Die 2,986 Kilometer lange Strecke für den Grand Prix des Nations führte über drei grosse Strassen (Avenue de France, Avenue de la Paix und Rue de Lausanne) und sah aus der Vogelperspektive wie ein Rückspiegel eines modernen PW’s aus. Dieses «Strassendreieck» gibt es heute noch.

Eine der Schlüsselstellen befand sich am Ende der Avenue Mon Repos, die heute die Verlängerung der Avenue de France bildet. Dort war die Strasse zweigeteilt. Eine Haarnadelkurve führte die Boliden zurück bergauf Richtung Start und Ziel. Auf Höhe der Kreuzung Rue de Lausanne/Avenue de France rasten die Boliden über ein Tramgeleise, wobei eine Schikane aus Brettern und Sandsäcken an der Stelle das Tempo drosselte. Die Tramgeleise gibt es heute noch.

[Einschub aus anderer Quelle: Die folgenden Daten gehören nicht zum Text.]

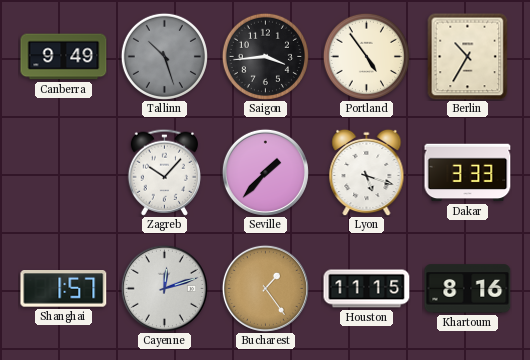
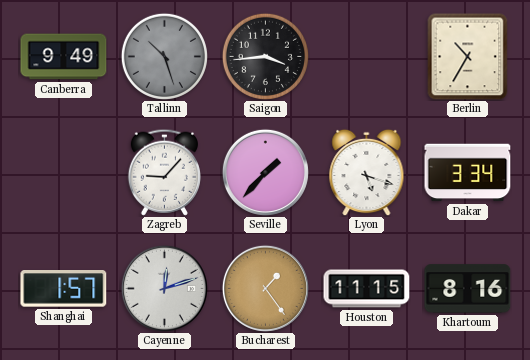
Portland: 4:54 -> none
Zagreb: 10:07 -> 9:07
Dakar: 3:33 -> 3:34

Der Start befand sich an der Avenue de France – nach der Überführung über die Eisenbahnlinie. Dort, wo heute das Maison de la Paix steht, bauten die Organisatoren um Michel Barambon eine Tribüne auf. Die überdachte Haupttribüne befand sich auf der gegenüberliegenden Seite – etwas weiter vorne. Dort, wo heute das «Haut Commissariat des Nations unies pour les réfugiés» seinen Sitz hat. Vereinzelt erkennt man noch Wohnhäuser, die damals schon gestanden haben. Nach Start und Ziel ging es zwei Mal scharf rechts – vorbei am UNO-Gebäude, das 1946 noch der Hauptsitz des Völkerbundes war.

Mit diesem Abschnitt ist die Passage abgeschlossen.